N. Goel1, E. Lin1, V. Patel1, R. Askari1 1Brigham And Women’s Hospital,Trauma, Burn, And Surgical Critical Care,Boston, MA, USA
Introduction: There are few studies that describe patient outcomes with necrotizing soft tissue infection (NSTI) based on the type of nutritional support they received. It is also unknown whether the obesity paradox, a phenomenon where obesity exhibits a protective effect on the mortality of patients in severe sepsis, exists in the NSTI population. We sought to examine the association of body mass index (BMI) and outcomes in patients with NSTI, while also trying to identify the best route of nutrition for these patients.
Methods: A retrospective cohort study of all NSTI patients from 1995 to 2011. Using the hospital nutrition database, patients were categorized by type of nutritional intake—artificial (tube feeds and total parenteral nutrition (TPN)) or non-artificial. Each population was further subdivided by baseline BMI (weight in kilograms divided by the square of height in meters) as underweight (BMI <18.5), normal (BMI, 18.5-24.9), overweight (BMI, 25.0-29.9), and obese (BMI ≥30.0) according to the WHO guidelines. This database also provided the percentage of goal caloric and protein needs achieved for each NSTI patient on artificial nutrition.
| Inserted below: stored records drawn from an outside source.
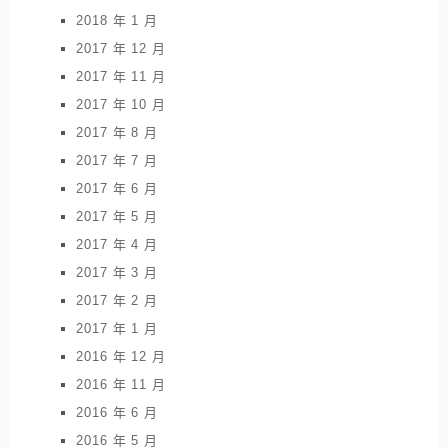
2018 年 1 月
2017 年 12 月
2017 年 11 月
2017 年 10 月
2017 年 8 月
2017 年 7 月
2017 年 6 月
2017 年 5 月
2017 年 4 月
2017 年 3 月
2017 年 2 月
2017 年 1 月
2016 年 12 月
2016 年 11 月
2016 年 6 月
2016 年 5 月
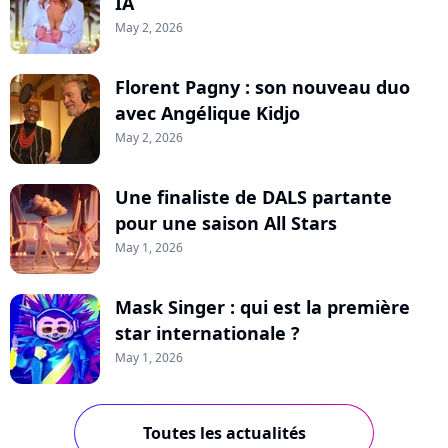
IA
May 2, 2026
Florent Pagny : son nouveau duo
avec Angélique Kidjo
May 2, 2026
Une finaliste de DALS partante
pour une saison All Stars
May 1, 2026
Mask Singer : qui est la première
star internationale ?
May 1, 2026
Toutes les actualités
Pre and post nutrition CRP and prealbumin were also measured.
Results: In total, 148 patients with NSTI from 1995-2011 were identified. Forty-six patients were tube fed, 13 patients received TPN, and 89 patients received non-artificial nutrition. Mortality in patients receiving TPN was 15.4%, mortality in tube fed patients was 15.2%, and mortality in patients receiving non-artificial nutrition was 3.4%. Using the WHO guidelines for BMI, 29 patients were categorized as obese, 17 overweight, 9 normal, and 3 underweight in the artificially fed population. Within the non-artificially fed population, there were 37 obese patients, 26 overweight, 25 normal, and 1 underweight patient. Mortality in the obese population was the lowest at 0% in the non-artificially fed population. Mortality in the obese population was also the lowest at 10.3% in the artificially fed population. The artificially fed obese population, on average, achieved suboptimal percentages of their goal caloric and protein intake at 63% and 10%, respectively. This compares to 58% and 124% in the overweight group, 76% and 84% in the normal group, and 94% and 85% in the underweight group, of their goal caloric and protein intake, respectively. In all groups, CRP decreased with nutrition. Prealbumin also improved in all groups on discharge, except in the obese population.
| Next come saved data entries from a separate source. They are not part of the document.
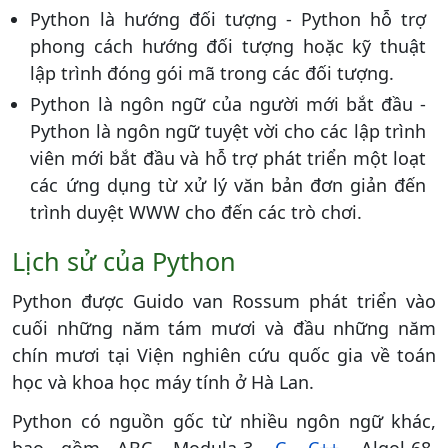
Python là hướng đối tượng - Python hỗ trợ
phong cách hướng đối tượng hoặc kỹ thuật
lập trình đóng gói mã trong các đối tượng.
Python là ngôn ngữ của người mới bắt đầu -
Python là ngôn ngữ tuyệt vời cho các lập trình
viên mới bắt đầu và hỗ trợ phát triển một loạt
các ứng dụng từ xử lý văn bản đơn giản đến
trình duyệt WWW cho đến các trò chơi.
Lịch sử của Python
Python được Guido van Rossum phát triển vào
cuối những năm tám mươi và đầu những năm
chín mươi tại Viện nghiên cứu quốc gia về toán
học và khoa học máy tính ở Hà Lan.
Python có nguồn gốc từ nhiều ngôn ngữ khác,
Conclusion: Though patients receiving artificial nutrition through tube feeds and TPN experience higher rates of mortality compared to patients receiving non-artificial nutrition, obese patients may fare better than normal weight patients regardless of their nutritional support. In the artificially fed population, obese patients experienced lower mortality rates despite achieving lower percentages of their goal caloric and protein needs.